I heat the workpieces prior to applying the glue.
 

Rwe2156

DrBob
Senior User
The biggest diff for me is hot hide glue and hammer veneering.

OBG has a much longer open time than HHG, but works just as well. If using OBG with veneer it needs clamping you're not supposed to use it in a vacuum press.

IMO if you're doing general ww'ing and not much veneering, there really isn't a big reason to invest in HHG. And if you're vacuum pressing you can't use it either.

That said, there are people who use nothing but HHG for all their gluing needs.

The only thing I can think of not to use it would be bent lamination, anything you need some open time.

The temp for both HHG and OBG is 140°
 
Last edited:

creasman

Jim
Staff member
Corporate Member
The biggest diff for me is hot hide glue and hammer veneering.

OBG has a much longer open time than HHG, but works just as well. If using OBG with veneer it needs clamping you're not supposed to use it in a vacuum press.

IMO if you're doing general ww'ing and not much veneering, there really isn't a big reason to invest in HHG. And if you're vacuum pressing you can't use it either.

That said, there are people who use nothing but HHG for all their gluing needs.

The only thing I can think of not to use it would be bent lamination, anything you need some open time.

The temp for both HHG and OBG is 140°

I use hot hide glue for hammer veneering and for rub joints. Also use it for small projects that don't require a longer work time. I love the stuff (except for the smell :eek:).

I did make the mistake of using hide glue in a vacuum press once. That didn't work so well.

Do you heat the OBG as well? I thought part of the appeal was that it could be used at room temperature. Is there an advantage to warming the liquid hide glue?
 

mdbuntyn

Matt
Staff member
Corporate Member
Do you heat the OBG as well?
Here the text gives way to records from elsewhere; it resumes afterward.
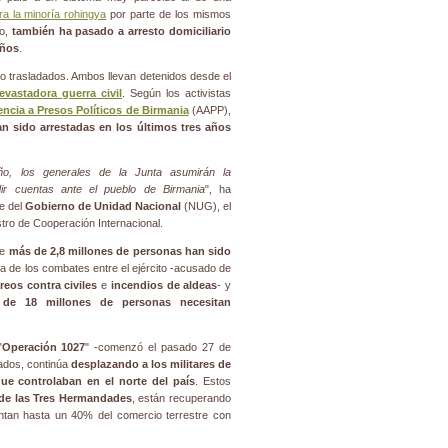
tra la minoría rohingya
por parte de los mismos
do,
también ha pasado a arresto domiciliario
años
.
o trasladados. Ambos llevan detenidos desde el
evastadora guerra civil
. Según los activistas
ncia a Presos Políticos de Birmania
(AAPP),
n sido arrestadas en los últimos tres años
ño, los generales de la Junta asumirán la
dir cuentas ante el pueblo de Birmania
", ha
le del
Gobierno de Unidad Nacional
(NUG), el
istro de Cooperación Internacional.
ue
más de 2,8 millones de personas han sido
de los combates entre el ejército -acusado de
reos contra civiles
e
incendios de aldeas
- y
de 18 millones de personas necesitan
"
Operación 1027
" -comenzó el pasado 27 de
mados, continúa
desplazando a los militares de
ue controlaban en el norte del país
. Estos
 de las Tres Hermandades
, están recuperando
tan hasta un 40% del comercio terrestre con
I thought part of the appeal was that it could be used at room temperature. Is there an advantage to warming the liquid hide glue?

OBG is thicker than Titebond, so it's best to warm it a bit. I'll usually put water in a large measuring cup, and nuke it for a minute or so.
 

Robert LaPlaca

Robert
Senior User
Jim I use hide for all the furniture I build. I have used OBG bought directly from Patrick Edwards, it works great, has a long open time for larger glue ups, it does seem to always need to be heated up in a water bath to be liquid enough to use, might not need to be brought up to 140f, but needs to be hotter than a normal room temperature.

Having said all this, I mostly use 192 gram high clarity hide from either Tools for Working Wood or Bjorn, typically add some salt or urea to add some open time, maybe in the 10-15%. The tip given about heating up the wood definitely helps, in fact this practice was commonly done before modern glues became more common place in furniture factories.

OBG ah, definitely has a smell, maybe not a great one. I find the 192 gram high clarity doesn’t have such an odor.
 

Phil S

Phil Soper
Staff member
Corporate Member
I use hot hide glue often. I mix up a batch of 192 and then put it in small containers with a top - the same size that a nurse would hand you for a lab test. I keep them in the freezer and take them out as needed.